-- Data in this exercise follows --
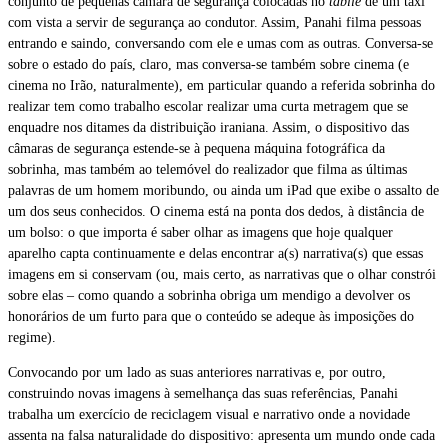
conjunto de pequenas câmara de segurança colocadas no
tabliê
de um táxi
com vista a servir de segurança ao condutor. Assim, Panahi filma pessoas
entrando e saindo, conversando com ele e umas com as outras. Conversa-se
sobre o estado do país, claro, mas conversa-se também sobre cinema (e
cinema no Irão, naturalmente), em particular quando a referida sobrinha do
realizar tem como trabalho escolar realizar uma curta metragem que se
enquadre nos ditames da distribuição iraniana. Assim, o dispositivo das
câmaras de segurança estende-se à pequena máquina fotográfica da
sobrinha, mas também ao telemóvel do realizador que filma as últimas
palavras de um homem moribundo, ou ainda um iPad que exibe o assalto de
um dos seus conhecidos. O cinema está na ponta dos dedos, à distância de
um bolso: o que importa é saber olhar as imagens que hoje qualquer
aparelho capta continuamente e delas encontrar a(s) narrativa(s) que essas
imagens em si conservam (ou, mais certo, as narrativas que o olhar constrói
sobre elas – como quando a sobrinha obriga um mendigo a devolver os
honorários de um furto para que o conteúdo se adeque às imposições do
regime).
Convocando por um lado as suas anteriores narrativas e, por outro,
construindo novas imagens à semelhança das suas referências, Panahi
trabalha um exercício de reciclagem visual e narrativo onde a novidade
assenta na falsa naturalidade do dispositivo: apresenta um mundo onde cada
-- Data in this exercise concluded --
Taking the entries above, write out exactly each line from the one holding "realizar tem como" to the one holding "um dos seus", both included, and stop there.

#### Exercise response:
realizar tem como trabalho escolar realizar uma curta metragem que se
enquadre nos ditames da distribuição iraniana. Assim, o dispositivo das
câmaras de segurança estende-se à pequena máquina fotográfica da
sobrinha, mas também ao telemóvel do realizador que filma as últimas
palavras de um homem moribundo, ou ainda um iPad que exibe o assalto de
um dos seus conhecidos. O cinema está na ponta dos dedos, à distância de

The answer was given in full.